Sementara, sekira pukul 09.00 WIB tadi pagi, mobil dinas menteri yang terparkir di halaman parkir Istana Negara adalah milik Menteri Hukum dan HAM Yasonna Laoly, Menteri Perindustrian Airlangga Hartarto, dan Kepala BKPM Thomas Lembong.

Selanjutnya, pertemuan internal ini tampak berlangsung singkat. Sekitar pukul 09.30 WIB, para menteri keluar dan tanpa memberikan keterangan kepada wartawan. Begitu juga dengan Sekretaris Kabinet Pramono Anung yang ikut dalam pertemuan tersebut.

Kemudian, berselang beberapa saat, tiba giliran Menteri Riset, Teknologi, dan Pendidikan Tinggi M Nasir yang menghadap Presiden Jokowi pada pagi tadi.

Sementara diketahui, awal pekan ini, Senin 21 Agustus 2017, sebelum menerima kedatangan Wakil Perdana Menteri Uzbekistan, agenda Presiden Jokowi menerima Menteri ESDM Ignasius Jonan. Lain itu, pekan ini lebih banyak dipakai untuk pertemuan internal bersama menterinya.

Bahkan, sehari setelahnya, Selasa 22 Agustus 2017, agenda Presiden Jokowi sepenuhnya adalah melakukan pertemuan internal dengan menteri. Saat itu, Presiden Jokowi menerima Menteri PAN-RB Asman Abnur dan Kepala Bulog Djarot Kusumayakti.

Kemudian Rabu 23 Agustus 2017 pagi, Presiden Jokowi menerima Menteri Sosial Khofifah Indar Parawansa. Lain itu, Khofifah Indar parawansa sendiri hadir di istana saat kabar dirinya hendak maju dalam Pilkada Jawa Timur 2017 sedang kuat.
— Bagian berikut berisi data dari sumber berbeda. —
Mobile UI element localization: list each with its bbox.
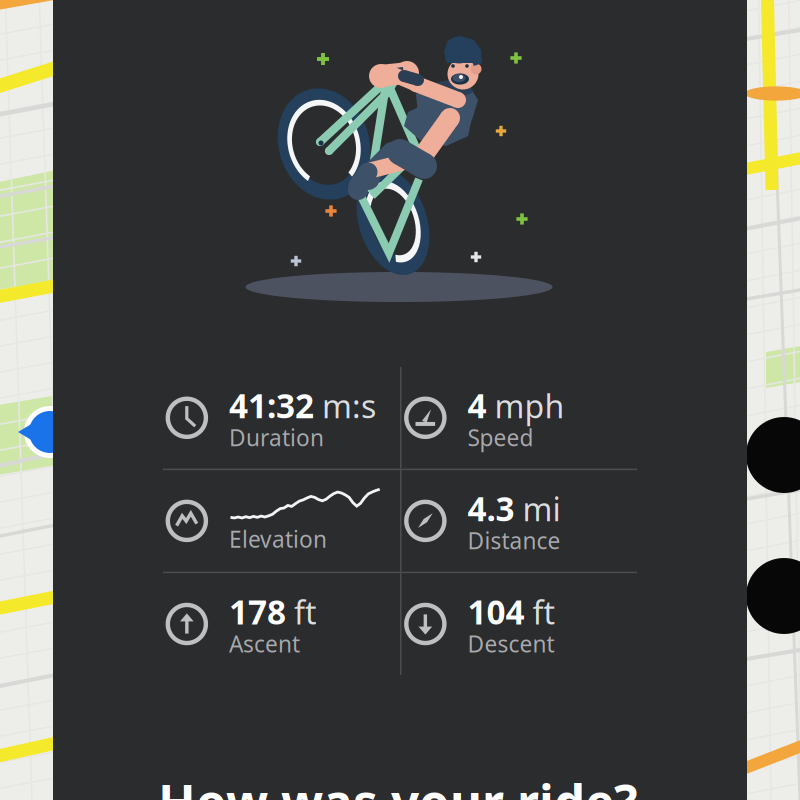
staticText: ft [294,591,317,633]
staticText: Distance [468,526,561,556]
button[interactable]: 41:32 [163,367,400,469]
staticText: ft [533,591,556,633]
button[interactable]: 104 [402,573,637,675]
staticText: 4.3 [468,486,515,530]
staticText: mi [523,488,561,530]
staticText: Descent [468,629,555,659]
staticText: Elevation [229,524,327,554]
staticText: Duration [229,422,324,452]
button[interactable]: Elevation [163,470,400,572]
staticText: mph [495,384,565,427]
button[interactable]: 178 [163,573,400,675]
staticText: How was your ride? [158,769,638,800]
staticText: m:s [322,384,376,427]
staticText: Speed [468,422,534,452]
button[interactable]: 4.3 [402,470,637,572]
staticText: Ascent [229,629,300,659]
staticText: 4 [468,383,487,427]
staticText: 41:32 [229,383,314,427]
button[interactable]: 4 [402,367,637,469]
staticText: 178 [229,589,286,634]
staticText: 104 [468,589,525,634]
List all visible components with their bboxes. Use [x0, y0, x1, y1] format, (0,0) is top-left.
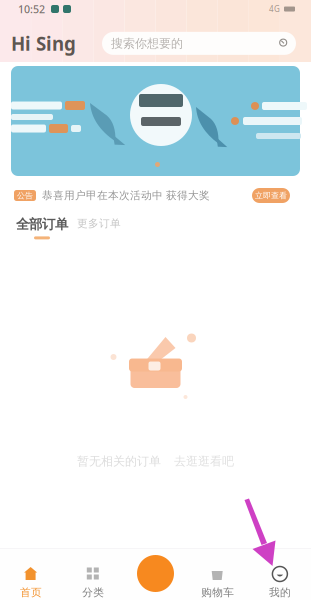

Agenda sorenya harinya, Presiden Jokowi mendengarkan laporan Menteri Olahraga Imam Nahrawi mengenai SEA Games 2017.

Kemarin Kamis 24 Agustus 2017, agenda Presiden Jokowi juga sepenuhnya internal. Hingga malam hari sekitar pukul 19.05 WIB, Pramono Anung merapat ke halaman parkir Istana Negara.

Saat itu, Pramono Anung mengatakan sebagai Seskab wajar datang apabila dipanggil Presiden kapanpun. Lain itu, pertemuan internal itu disebut untuk mempersiapkan kunjungan Presiden Jokowi ke Singapura 6-7 September 2017 mendatang.

loading...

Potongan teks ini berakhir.